Board officials rejected the claims in the lawsuit, citing a series of studies that have found benefits from recertification.

“We strongly dispute the claims made by AAPS,” board spokeswoman Karen Metropulos wrote in an email, adding that the organization stands by recertification “as an important voluntary program of lifelong learning, self-assessment and quality improvement that offers value to both physicians and their patients.”

The lawsuit cites the experience of an anonymous New Jersey doctor, identified only as “J.E.” The doctor was forced to leave the staff of Somerset Medical Center after 29 years because he wouldn’t comply with recertification, according to the lawsuit.

Schlafly said the doctor wasn’t identified due to concerns over potential retribution.

“Anytime anyone challenges hundreds of millions of dollars like this, they’re going to go negative,” Schlafly said.

While a major component of recertification is continuing education required of doctors, Schlafly said that was the target of the lawsuit. Instead, the lawsuit was prompted by other components, including a test of medical knowledge. Schlafly cited a question asked of a plastic surgeon about how a technician would conduct an x-ray as an example that had no practical value.

“Good physicians wouldn’t be able to get their licenses renewed by the state if they don’t get recertified,” Schlafly said. He added that the lawsuit isn’t challenging initial certifications, which he likened to college degrees.

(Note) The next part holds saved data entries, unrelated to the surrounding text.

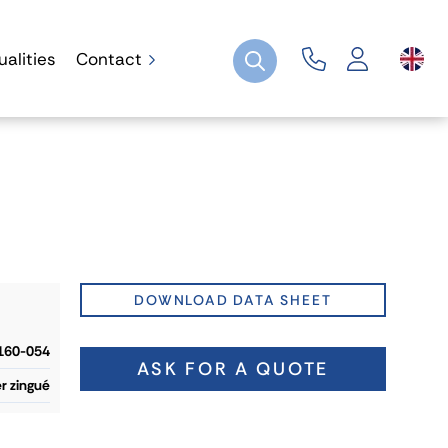
ualities
Contact
DOWNLOAD DATA SHEET
160-054
ASK FOR A QUOTE
r zingué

The association isn’t alone in opposing recertification. In 2010, the New England Journal of Medicine asked doctors] whether they would recommend that another doctor seek recertification if given a choice – 63 percent recommended against it. Recertification fees range from $1,250 to $4,820 depending on the specialty, according to a 2012 New England Journal of Medicine article.

Board officials have said that recertification is vitally important and reflects doctors’ commitment to maintaining their standards.

“Certification Matters,” according to a statement on the board website. “And ultimately, the measure of physician specialists is not merely that they have been certified, but how well they keep current in their specialty.”

The board has 21 days to respond to the suit, which was filed Wednesday.